Death Cab For Cutie - The Photo Album (Cover Artwork)

Death Cab For Cutie

Death Cab For Cutie: The Photo Album

The Photo Album (2001)

Barsuk


4.5
My friend Steve always tells me about new bands for me to check out. He told me about the Dismemberment Plan and Wilco and a lot more of my now-favorite bands. One day he told me about Death Cab For Cutie, so i downloaded a few of their songs. I HATED them. Having heard a few mp3s and obtaining ...

My friend Steve always tells me about new bands for me to check out. He told me about the Dismemberment Plan and Wilco and a lot more of my now-favorite bands. One day he told me about Death Cab For Cutie, so i downloaded a few of their songs. I HATED them.
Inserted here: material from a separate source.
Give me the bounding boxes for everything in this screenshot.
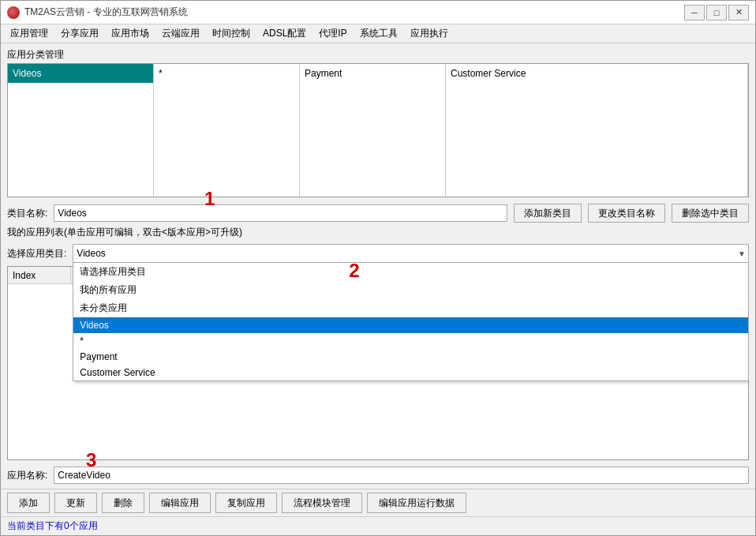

Having heard a few mp3s and obtaining a burned copy of "we have the facts and we're voting yes," i had attained enough information to decided that i really hated this band.

But then "The Photo Album" was released, and something drew me towards it. I had heard one song from it and noticed that they had changed their sound a bit. Based on that, i purchased the CD. From the first note of "Steadier Footing" i knew that i was in love. The minute-and-a-half song deals with love and hopelessness, one of the most generic song topics in underground music these days. However, Death Cab has this amazing ability to take a fresh approach to these overdone "emo" themes, which makes them so interesting to listen to. You hang on to EVERY word that vocalist Ben Gibbard sings, and the sheer honesty in his voice makes every word important.

Highlights of the cd includes the mellow "Movie Script Ending," the balls-out rocker "Why You'd Want To Live Here", an ode to Los Angeles (i bet you don't think "balls-out rocker" when you think of death cab, do you?), and 2 lyrically perfect songs "I was a Kaleidoscope" and "Styrofoam Plates", which deals with Gibbard's "bastard" father.

But the true gem of this album is track 3, "We Laugh Indoors." In this song, the beautiful melody floats over the sonic landscape of guitar work by Gibbard and Chris Walla. The song builds through the verses and bridge into one of the most intense "rock out" sections ever recorded in a song. To see this song performed live is truly an experience.

In every aspect, this cd is amazing. From Ben Gibbard's lyrics and singing to Michael Shorr's tasteful drum work, this is a superb recording that no "indie rock" collection should be without.

"I was a kaleidoscope: the snow on my lenses distorting the image of what was only one of you, and i didn't know which one to address as all your lips moved."